Question

How do I identify the intercepts, removable continuities, and asymptotes?
(2x^3-3x+1)/x^3-5x+7

Answer 1

@ganeshie8

Answer 2

are you allowed to graph the function ?

Answer 3

nope :/ i think i'm supposed to solve it based on just the equation

Answer 4

Finding horizontal asymptotes is easy for a rational function

Answer 5

\[y = \dfrac{\color{Red}{2}x^3-3x+1}{\color{red}{1}x^3-5x+7}\]

As \(x\) gets large, the lower degree terms don't matter much, so the value approaches

\[y \approx \dfrac{\color{Red}{2}x^3}{\color{red}{1}x^3} = \dfrac{\color{Red}{2}}{\color{red}{1}}=\color{red}{2}\]

so \(\color{red}{y=2}\) is an horizontal asymptote

Answer 6

thank you!! is the vertical asymptote about 2.75?

Answer 7

x^3-5x=-7 right? and solve for x

Answer 8

it should be around x= -2.75

but how did u get that ?

Answer 9

Yes

Answer 10

okay thanks!! i'm super confused on finding the x intercepts though

Answer 11

did you find y intercepts ?

Answer 12

yeah i got 1/7 by plugging in 0 in place of x

Answer 13

Good. use the same trick
simply plugin y=0 to get the x intercepts

Answer 14

\[y = \dfrac{\color{black}{2}x^3-3x+1}{\color{black}{1}x^3-5x+7}\]

plugin y=0 for x intercepts

\[0 = \dfrac{\color{black}{2}x^3-3x+1}{\color{black}{1}x^3-5x+7}\]

Answer 15

which is same as

\[0 =\color{black}{2}x^3-3x+1\]

solve

Answer 16

wolfram gives 3 x intercepts
http://www.wolframalpha.com/input/?i=solve+2x%5E3-3x%2B1%3D0

Answer 17

could i use the formula bc of the plus and minus?

Answer 18

quadratic formula*

Answer 19

nope, the equation is cubic, not quadratic.

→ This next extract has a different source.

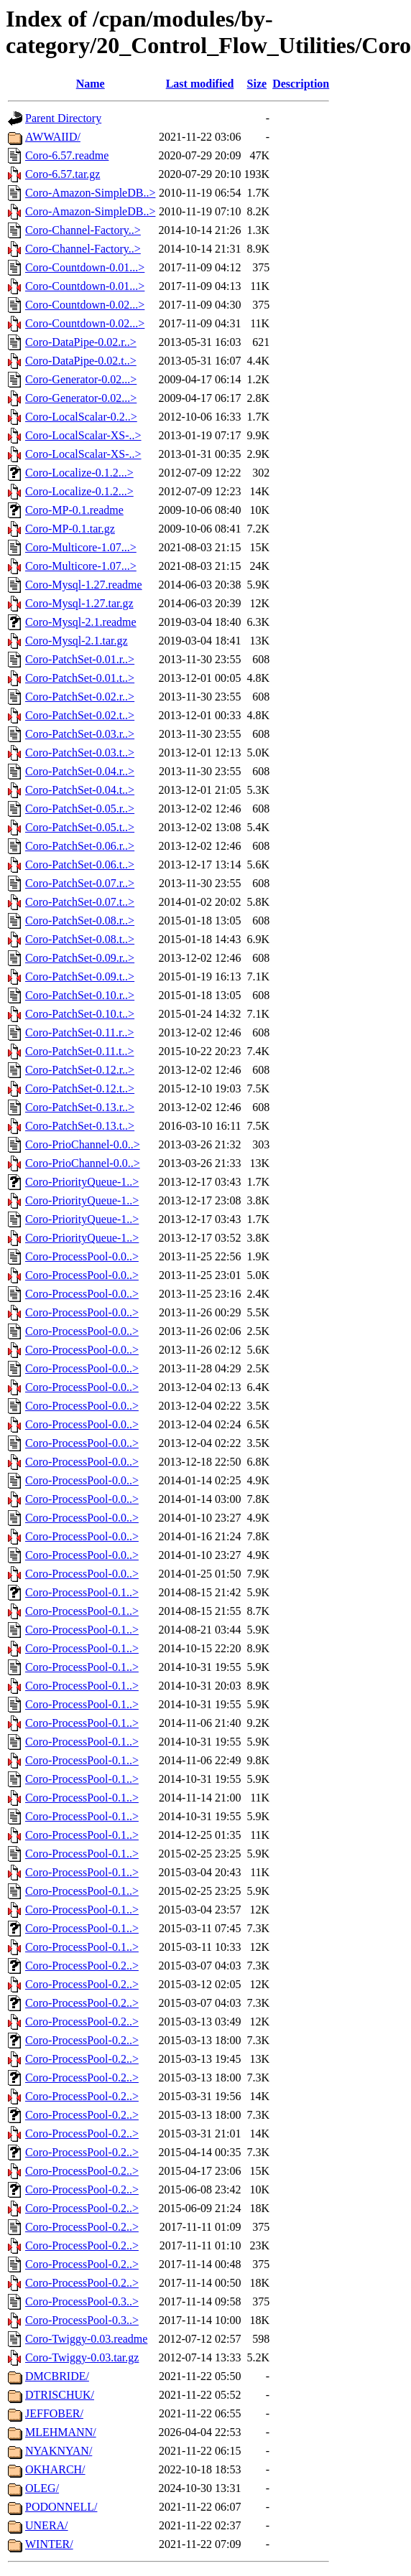  Describe the element at coordinates (46, 2525) in the screenshot. I see `UNERA/` at that location.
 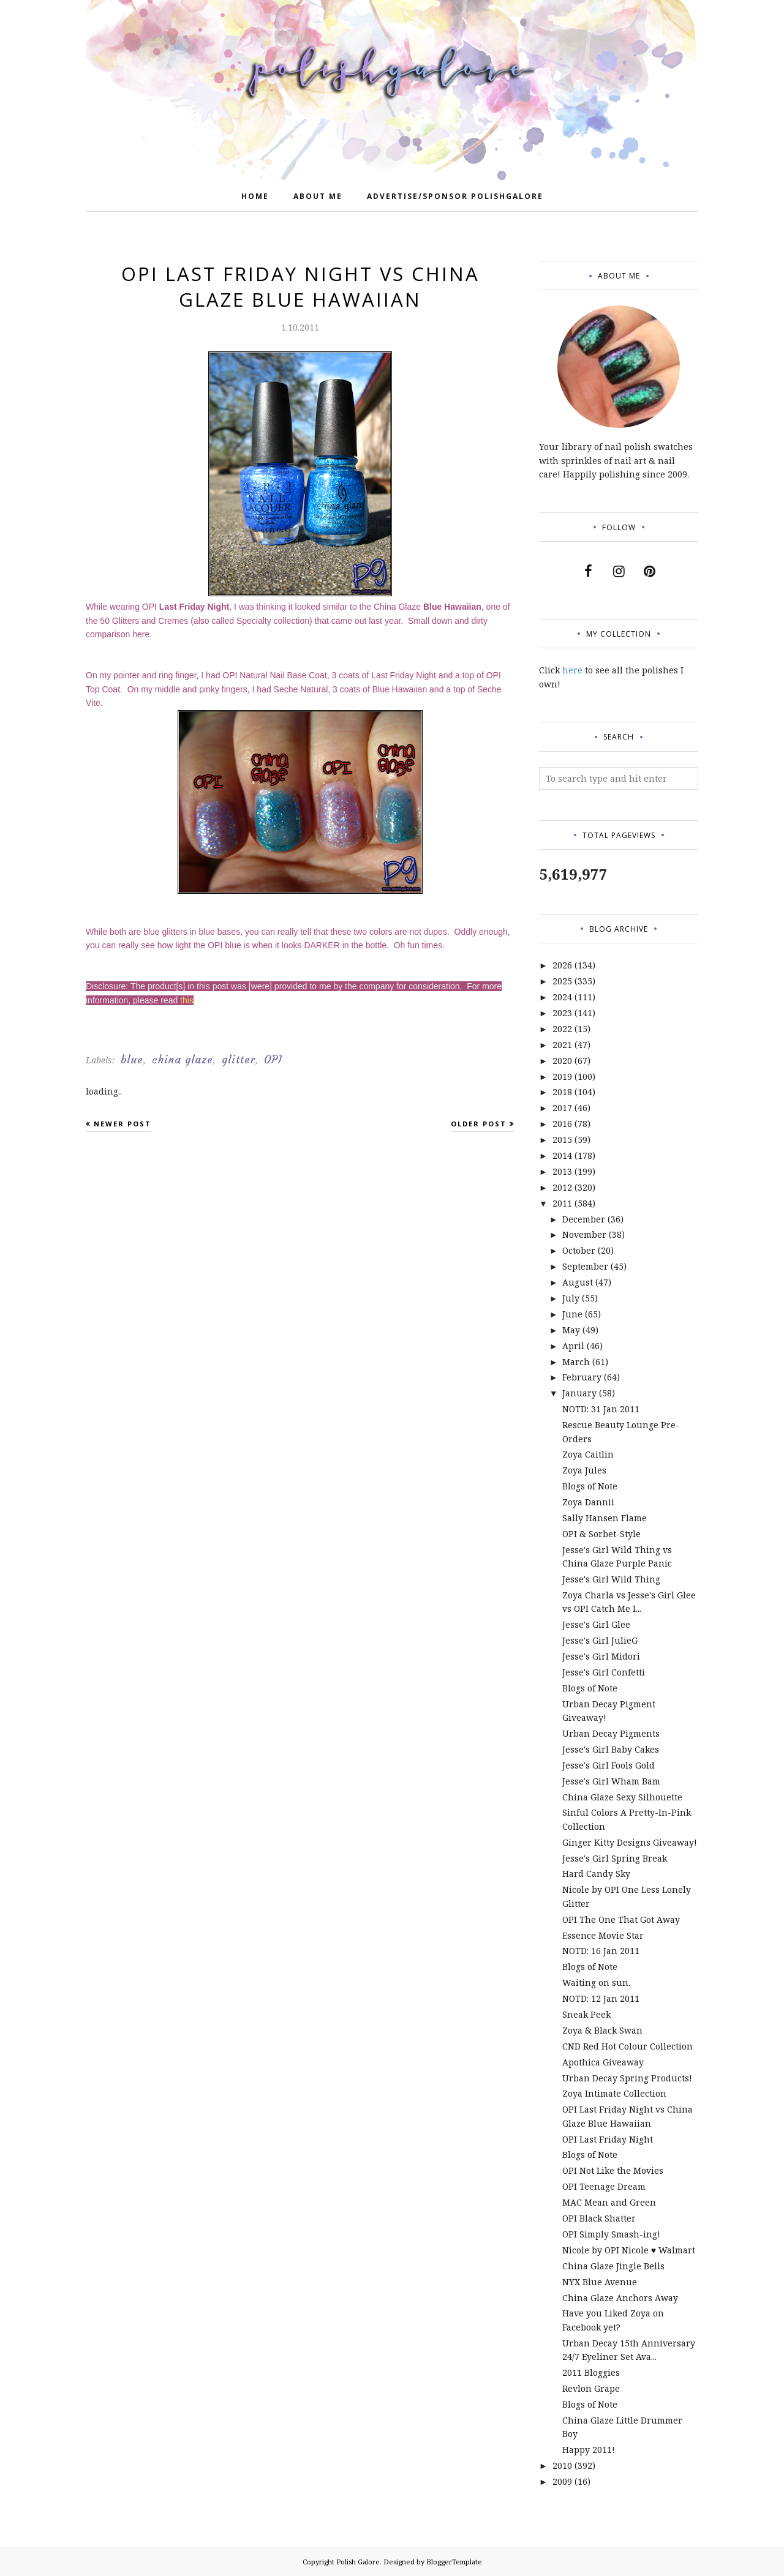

i would simply use calculator/wolfram

Answer 20

i'm confused on how i would get 3 answers :/

Answer 21

why ?
it is fine to have multiple x intercepts

Answer 22

that just means, the graph cuts the x axis at 3 different places

Answer 23

i used mathway and it gave me (1,0) and (-1+-sqrt3)/2 but i'm not sure how it got that

Answer 24

oh i see it haha thank you so much :)